Alexis Lightcap knows first-hand what discrimination looks like.
“I’m a black female who goes to a predominantly white school,” says the 19-year-old, who spent time in the foster care system before being adopted. “Every day I am dealing with different racist comments and things that constantly put me down.”
Alexis also knows what it feels like to have her privacy violated. “I was a junior in high school when I ducked into the girls’ room at school one day to find…a boy,” she wrote in the Philadelphia Enquirer. “My first thought was to get out. My second thought was to find my teacher and let her know what happened.”

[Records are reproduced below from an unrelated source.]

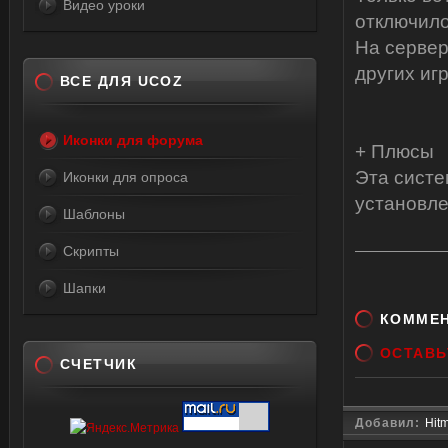
Видео уроки
отключило
На сервер
других иг
ВСЕ ДЛЯ UCOZ
Иконки для форума
+ Плюсы
Эта систе
Иконки для опроса
установле
Шаблоны
Скрипты
Шапки
КОММЕ
ОСТАВЬ
СЧЕТЧИК
Добавил:
Hit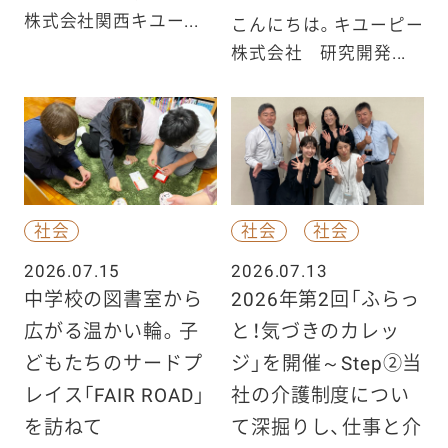
株式会社関西キユー...
こんにちは。キユーピー
株式会社 研究開発...
社会
社会
社会
2026.07.15
2026.07.13
中学校の図書室から
2026年第2回「ふらっ
広がる温かい輪。子
と！気づきのカレッ
どもたちのサードプ
ジ」を開催～Step②当
レイス「FAIR ROAD」
社の介護制度につい
を訪ねて
て深掘りし、仕事と介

Her teacher advised her to talk to her grade-level principal—but the principal did not listen to Alexis’s concerns. Instead, he informed her that it was the school district’s new policy to allow students to use restrooms of the opposite sex and that she would just have to get used to it.
So, when Alexis found out that one of her classmates was involved in a lawsuit challenging the school district’s policy, she knew she had to make her voice heard. She made the brave decision to go public. “I have a chance to speak up,” says Alexis, “I knew I had to do something.”

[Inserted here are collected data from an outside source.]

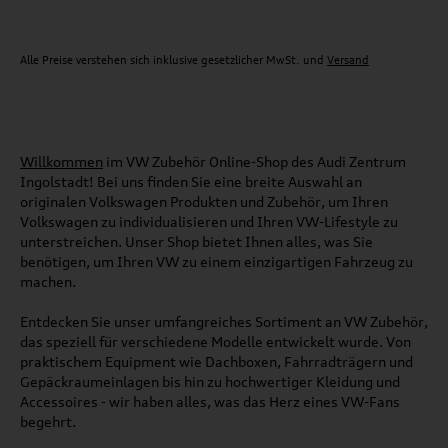
Alle Preise verstehen sich inklusive gesetzlicher MwSt. und
Versand
Willkommen
im VW Zubehör Online-Shop des Audi Zentrum
Ingolstadt! Bei uns finden Sie eine breite Auswahl an
originalen Volkswagen Produkten und Zubehör, um Ihren
Volkswagen zu individualisieren und Ihren VW-Lifestyle zu
unterstreichen. Unser Shop bietet Ihnen alles, was Sie
benötigen, um Ihren VW zu einem einzigartigen Fahrzeug zu
machen.
Entdecken Sie unser umfangreiches Sortiment an VW Zubehör,
das speziell für verschiedene Modelle entwickelt wurde. Von
praktischem Equipment wie Dachboxen, Fahrradträgern und
Gepäckraumeinlagen bis hin zu hochwertiger Kleidung und
Accessoires - wir haben alles, was das Herz eines VW-Fans
begehrt.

Today, Alliance Defending Freedom asked the U.S. Court of Appeals for the Third Circuit to re-hear her case, after it ruled against student privacy earlier this year.
Some argue that opposition to this policy is tantamount to discrimination against the handful of students who identify as the opposite sex. But Alexis knows better. “This is not about discrimination,” she said. “This is a privacy issue.”

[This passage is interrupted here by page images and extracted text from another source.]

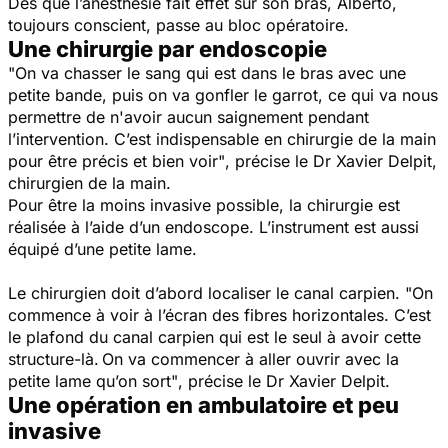
Dès que l’anesthésie fait effet sur son bras, Alberto,
toujours conscient, passe au bloc opératoire.
Une chirurgie par endoscopie
"On va chasser le sang qui est dans le bras avec une
petite bande, puis on va gonfler le garrot, ce qui va nous
permettre de n'avoir aucun saignement pendant
l’intervention. C’est indispensable en chirurgie de la main
pour être précis et bien voir"
, précise le Dr Xavier Delpit,
chirurgien de la main.
Pour être la moins invasive possible, la chirurgie est
réalisée à l’aide d’un endoscope.
L’instrument est aussi
équipé d’une petite lame.
Le chirurgien doit d’abord localiser le canal carpien.
"On
commence à voir à l’écran des fibres horizontales. C’est
le plafond du canal carpien qui est le seul à avoir cette
structure-là. On va commencer à aller ouvrir avec la
petite lame qu’on sort"
, précise le Dr Xavier Delpit.
Une opération en ambulatoire et peu
invasive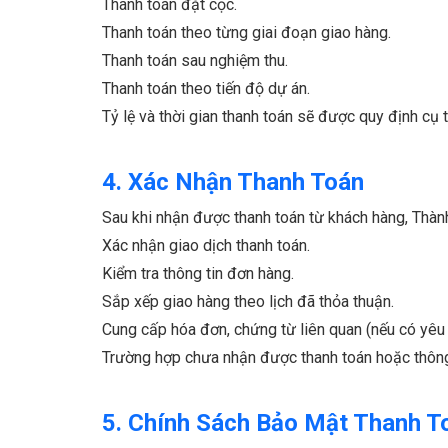
Thanh toán đặt cọc.
Thanh toán theo từng giai đoạn giao hàng.
Thanh toán sau nghiệm thu.
Thanh toán theo tiến độ dự án.
Tỷ lệ và thời gian thanh toán sẽ được quy định cụ
4. Xác Nhận Thanh Toán
Sau khi nhận được thanh toán từ khách hàng, Thành
Xác nhận giao dịch thanh toán.
Kiểm tra thông tin đơn hàng.
Sắp xếp giao hàng theo lịch đã thỏa thuận.
Cung cấp hóa đơn, chứng từ liên quan (nếu có yêu 
Trường hợp chưa nhận được thanh toán hoặc thông t
5. Chính Sách Bảo Mật Thanh T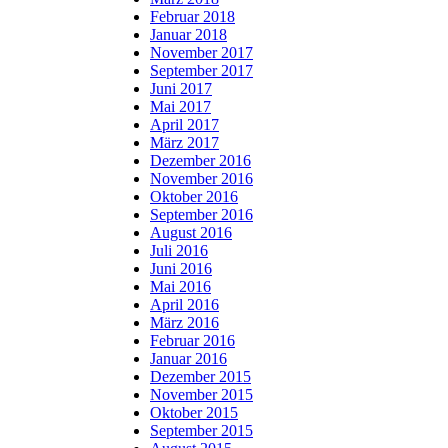
Februar 2018
Januar 2018
November 2017
September 2017
Juni 2017
Mai 2017
April 2017
März 2017
Dezember 2016
November 2016
Oktober 2016
September 2016
August 2016
Juli 2016
Juni 2016
Mai 2016
April 2016
März 2016
Februar 2016
Januar 2016
Dezember 2015
November 2015
Oktober 2015
September 2015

School districts have a duty to protect the safety and privacy of all of their students, not just a few. Boyertown has ignored that duty.
The only people who the school informed of the change were a couple of students who sought to use opposite sex facilities as a way of affirming their claimed gender identity. Schools can accommodate a small number of students with different needs, but in cases like Boyertown High School, school administrators chose to accommodate a few individuals at the expense of the other students’ privacy.
“It felt like a specific group of people were protected while the greater population was not,” said Alexis.
Alexis knows first-hand what it is like to be discriminated against. From her time in the foster care system, she also knows how it feels to have her voice ignored by a government bureaucracy. But it is a testament to her courage and determination that Alexis now uses her voice and unique perspective to speak out for student privacy.